[Start of section]

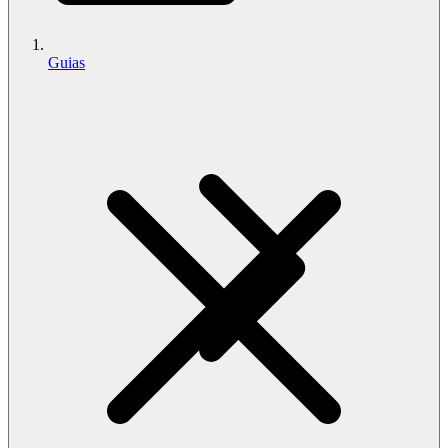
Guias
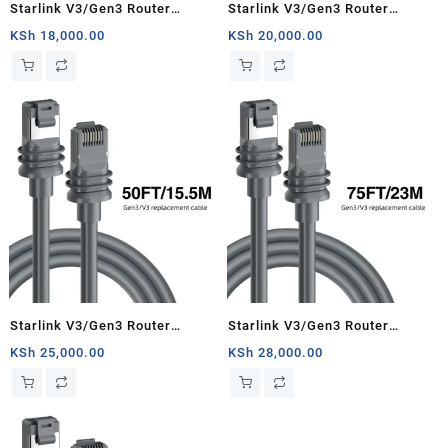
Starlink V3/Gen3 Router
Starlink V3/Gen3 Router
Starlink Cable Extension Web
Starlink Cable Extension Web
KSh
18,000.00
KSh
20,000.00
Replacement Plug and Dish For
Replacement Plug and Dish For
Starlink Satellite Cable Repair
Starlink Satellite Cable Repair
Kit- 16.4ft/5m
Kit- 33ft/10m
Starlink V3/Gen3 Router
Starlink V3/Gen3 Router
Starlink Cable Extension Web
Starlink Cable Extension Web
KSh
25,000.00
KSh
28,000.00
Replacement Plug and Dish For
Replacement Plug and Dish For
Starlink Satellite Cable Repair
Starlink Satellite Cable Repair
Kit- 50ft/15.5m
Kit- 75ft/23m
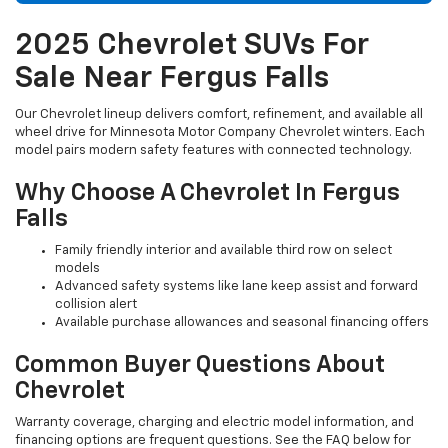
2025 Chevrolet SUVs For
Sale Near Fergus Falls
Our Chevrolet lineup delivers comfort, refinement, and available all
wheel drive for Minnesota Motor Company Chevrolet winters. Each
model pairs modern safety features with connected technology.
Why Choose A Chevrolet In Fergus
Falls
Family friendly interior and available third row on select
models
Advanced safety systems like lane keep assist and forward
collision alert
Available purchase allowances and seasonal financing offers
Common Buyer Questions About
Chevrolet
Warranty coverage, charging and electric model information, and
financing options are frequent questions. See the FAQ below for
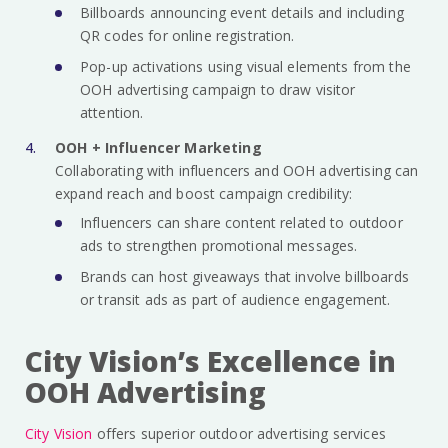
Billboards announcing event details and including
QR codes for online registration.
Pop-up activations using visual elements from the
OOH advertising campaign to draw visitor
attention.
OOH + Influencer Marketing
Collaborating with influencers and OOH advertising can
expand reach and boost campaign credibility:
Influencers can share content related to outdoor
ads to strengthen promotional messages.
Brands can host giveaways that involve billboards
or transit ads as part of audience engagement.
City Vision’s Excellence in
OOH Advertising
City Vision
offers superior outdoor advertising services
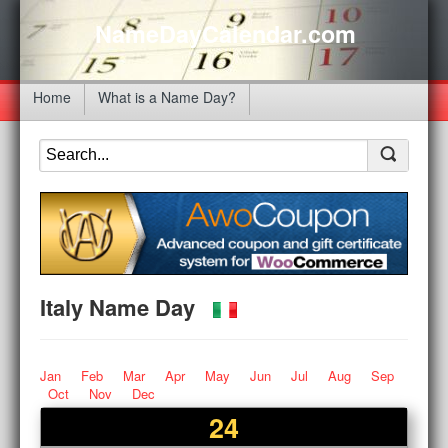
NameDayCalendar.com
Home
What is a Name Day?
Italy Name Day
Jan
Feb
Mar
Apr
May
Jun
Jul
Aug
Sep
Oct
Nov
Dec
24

[End of section]

### WHAT YOU HAVE TO DO:
All entries above must be repeated exactly; pictures are to be left out.

### YOUR SOLUTION:
Guias
Starlink V3/Gen3 Router
Starlink V3/Gen3 Router
Starlink Cable Extension Web
Starlink Cable Extension Web
KSh
18,000.00
KSh
20,000.00
Replacement Plug and Dish For
Replacement Plug and Dish For
Starlink Satellite Cable Repair
Starlink Satellite Cable Repair
Kit- 16.4ft/5m
Kit- 33ft/10m
Starlink V3/Gen3 Router
Starlink V3/Gen3 Router
Starlink Cable Extension Web
Starlink Cable Extension Web
KSh
25,000.00
KSh
28,000.00
Replacement Plug and Dish For
Replacement Plug and Dish For
Starlink Satellite Cable Repair
Starlink Satellite Cable Repair
Kit- 50ft/15.5m
Kit- 75ft/23m
2025 Chevrolet SUVs For
Sale Near Fergus Falls
Our Chevrolet lineup delivers comfort, refinement, and available all
wheel drive for Minnesota Motor Company Chevrolet winters. Each
model pairs modern safety features with connected technology.
Why Choose A Chevrolet In Fergus
Falls
Family friendly interior and available third row on select
models
Advanced safety systems like lane keep assist and forward
collision alert
Available purchase allowances and seasonal financing offers
Common Buyer Questions About
Chevrolet
Warranty coverage, charging and electric model information, and
financing options are frequent questions. See the FAQ below for
Billboards announcing event details and including
QR codes for online registration.
Pop-up activations using visual elements from the
OOH advertising campaign to draw visitor
attention.
OOH + Influencer Marketing
Collaborating with influencers and OOH advertising can
expand reach and boost campaign credibility:
Influencers can share content related to outdoor
ads to strengthen promotional messages.
Brands can host giveaways that involve billboards
or transit ads as part of audience engagement.
City Vision’s Excellence in
OOH Advertising
City Vision
offers superior outdoor advertising services
NameDayCalendar.com
Home
What is a Name Day?
Italy Name Day
Jan
Feb
Mar
Apr
May
Jun
Jul
Aug
Sep
Oct
Nov
Dec
24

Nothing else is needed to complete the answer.